When she wakes, the first thing she notices is the smell; that distinct smell of disinfectant and misery. Hospitals are not places that Maria associates with any happy feelings, nor does she understand why anyone would. A hospital is somewhere people in pain congregate to get better and leave; no one wants to be there – it is, after all, somewhere life ends. Even life beginning, something else that occurs in this building, is tainted for her. Her life began with death, a mother who sacrificed her life involuntarily for a daughter she never had a chance to meet. The combination of this start and every painful trip since has made hospitals uncomfortable and distressing for Maria.
She dares not open her eyes, wishing herself away from this bed, this room, this building; instead she squeezes her eyes tight shut, her whole body tensing painfully in her discomfort. She can't quite remember why she is in hospital or why her whole body feels like it's on fire, the only thing she knows is that she doesn't want to be here. She can feel her lungs inhaling and exhaling at an increasing speed and the heart rate monitor beeping more frantically as a panic attack threatens. Still she resists opening her eyes to the stark white room she knows she lies in.
The scrape of a chair on the floor alerts her to the other presence in the room, the one she had not noticed. Her eyes immediately snap open, her training as an S.H.I.E.L.D agent kicking in instinctively. The lights blind her momentarily as the large figure rounds the side of her bed and she struggles in vain to shift away from her attacker, but the pain from the slightest movements prevents her as his hands come to her shoulders to hold her still.
"Hey, hey, hey," he whispers gently in a familiar voice that her panic-filled brain can't help but trust despite her inability to place the person it belongs to. "It's okay, it's alright. It's just me."
Steve. He's here. She shouldn't be surprised, but she still hasn't quite gotten used to having someone who truly cares about her. His presence alone calms her.
"Steve?" she doesn't recognise the croak that emerges from her throat.
"Yeah, it's me. Don't try to speak, have a drink first." A cup is gently pressed against her lips and the liquid stings as it dribbles down her throat.
"What..." She tries to speak before a coughing fit cuts her off and she is forced to accept another sip from Steve as his palm runs up and down her back with such tenderness. He patiently waits until she can once again attempt words, his hand still resting lightly on her back. "What happened? I was blacked out and then there was an explosion but…"
She meets his eyes for the first time since waking up; in this light they are agonizingly blue, the blue of clear water – so pure and unsoiled despite the life of hurt and hardship they have endured.
"You've been here for two days, you had two operations – one on your pelvis, the other on your knee - they were both broken." He explains with a grimace that is unfamiliar on his face. "They airlifted you from the compound when it collapsed - they're looking into that - but you were under the rubble for a while, we didn't find you right away and you were in a bad way before the explosion." A flash of grief passes over his features, quickly mirrored on her own.
"Steve. Don't do that." She warns.
"Don't do what?" he replies in a voice that is as close to annoyance as Maria has ever heard from him.
"Don't feel guilty about any of this." She pleads in a hoarse whisper. "It's not your fault, none of this is on you."
"'Ria," he implores, arguing with himself more than her. "I should have been there; I could have stopped them hurting you."
"You can't think like that Steve. I'm an agent of S.H.E.I.L.D, you can't always protect me."
"I know that," he starts, but she cuts in before he can continue.

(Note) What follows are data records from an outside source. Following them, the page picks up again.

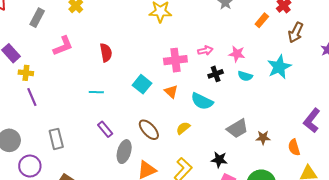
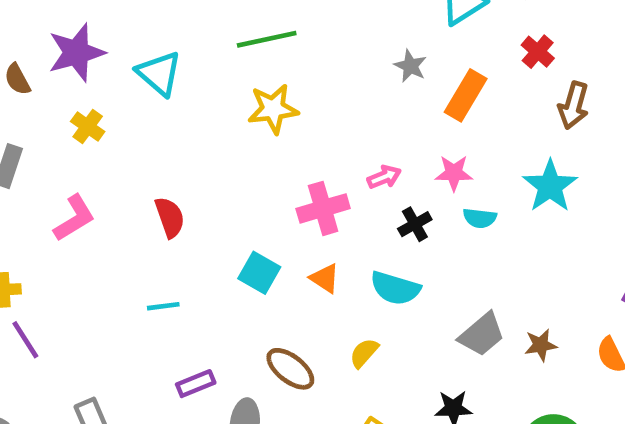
orange rectangle: (262, 20) -> (466, 95), moved, size x1.5
purple rectangle: (105, 129) -> (196, 384), turned -63

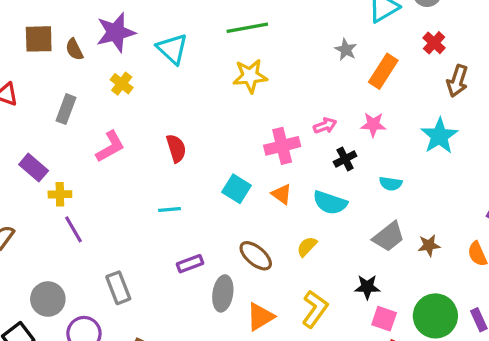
cyan semicircle: (480, 218) -> (391, 184), moved

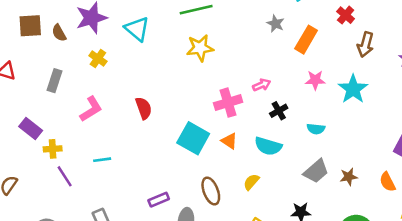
pink star: (373, 125) -> (315, 80), moved
cyan square: (237, 189) -> (193, 138), size x1.4
cyan line: (170, 210) -> (102, 160), moved
brown ellipse: (256, 256) -> (211, 191), turned 32

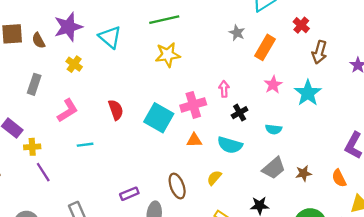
pink star: (315, 80) -> (273, 85), turned -30
pink arrow: (262, 85) -> (224, 89), turned -70
cyan square: (193, 138) -> (159, 118), moved
orange triangle: (229, 141) -> (194, 140), turned -35
cyan line: (102, 160) -> (85, 145), moved

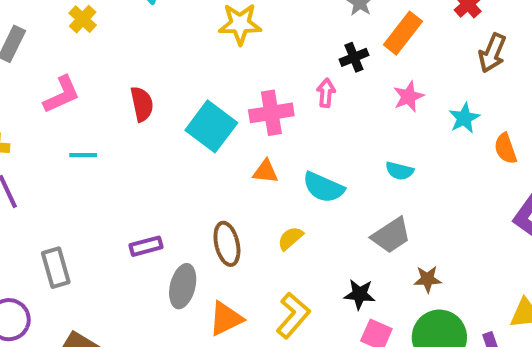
cyan star: (308, 93) -> (464, 118), size x0.7
black cross: (240, 113) -> (354, 57), moved
brown star: (303, 173) -> (428, 279), moved
orange semicircle: (339, 178) -> (505, 148), moved

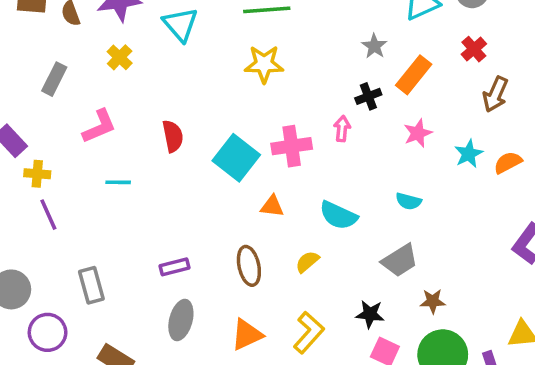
orange semicircle: (505, 148) -> (508, 162), moved, turned 80
orange triangle: (265, 172) -> (272, 206), moved
gray ellipse: (183, 286) -> (181, 320), moved

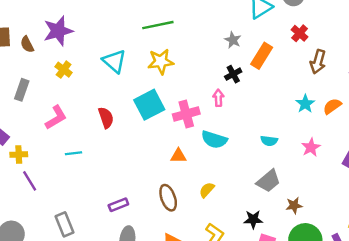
cyan triangle: (180, 24) -> (114, 61), moved
pink star: (418, 133) -> (311, 147), moved
cyan square: (236, 158) -> (149, 105), moved, turned 32
cyan semicircle: (338, 215) -> (214, 140), moved

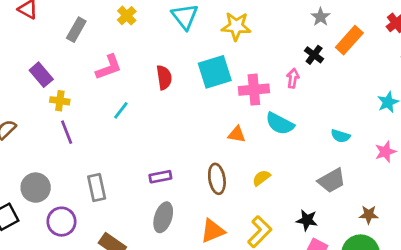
black cross: (233, 74) -> (314, 55), turned -35
cyan line: (73, 153) -> (121, 110), turned -56
brown star: (294, 205) -> (369, 215), moved

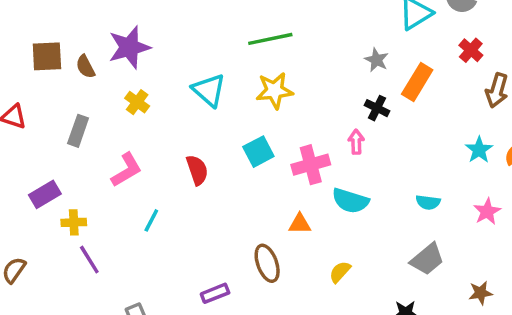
cyan square: (215, 72) -> (258, 152), size x0.7
purple rectangle: (41, 75) -> (45, 194), turned -70
brown ellipse: (217, 179) -> (267, 263), moved

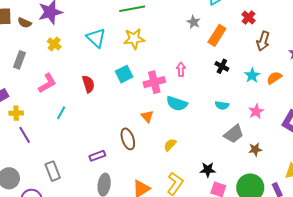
brown semicircle: (85, 67) -> (25, 23), turned -40
black cross: (377, 108) -> (222, 66), moved
orange triangle: (300, 224) -> (147, 116), turned 48
gray trapezoid: (427, 259) -> (234, 134), moved
brown star: (481, 293) -> (255, 149), moved

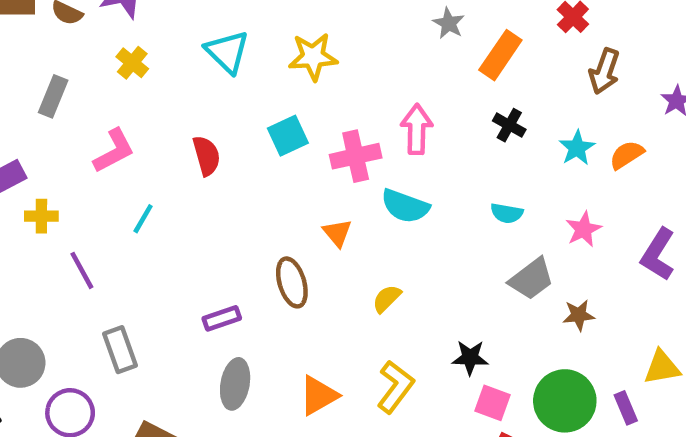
pink arrow: (181, 69) -> (417, 129), size x1.5
purple line: (25, 135) -> (82, 270), moved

"I don't think you do Steve." This is becoming an argument. She doesn't want to fight with him, not in her state with her head throbbing and not in this horrible place she wants to escape from. She doesn't want him to become one of the things she associates with this place and the memories it comes with. "You have this idea in your head that I'm something that needs looking after and…"
"They touched you Maria." He roars, unable to control his anger at this whole situation.
There is a pause, there is quiet but not silence. The heart rate monitor still beeps erratically, there is the dim chatter of nurses in the corridor outside and the rumble of stretchers going past, but for a moment the two of them stare at each other in stillness.
"What?" She mutters, afraid of what he will say.
"There are marks on your arms and on your hips, hand marks where they touched you and…" He chokes up, unable to say the words. Instead it hangs in the stale air between them, unsaid yet it feels like someone is shouting it for all the world to hear. She lifts an aching arm to lift the sheets that hide her bruised and broken body, but his hand is so softly on her wrist before she can lift it high enough to see under, his face mournful and annoyingly sympathetic.
"Are you sure?" It's not a loaded question; he just wants her to make the right decision, whatever that is.
She nods and he helps her lift the sheet up, her hands to weak and shaky to do it herself. The sight doesn't shock her as such, it just terrifies her. What had they done to her after they had knocked her out? Her mind throws images into her head that go round and round as she stares at the marks they left on her. She struggles to get a breath and there is beeping and then there is shouting and she loses focus on the spinning world around her. Despite all this, the last thing she remembers as the drugs run cold through her veins is Steve's hand tightly gripping hers.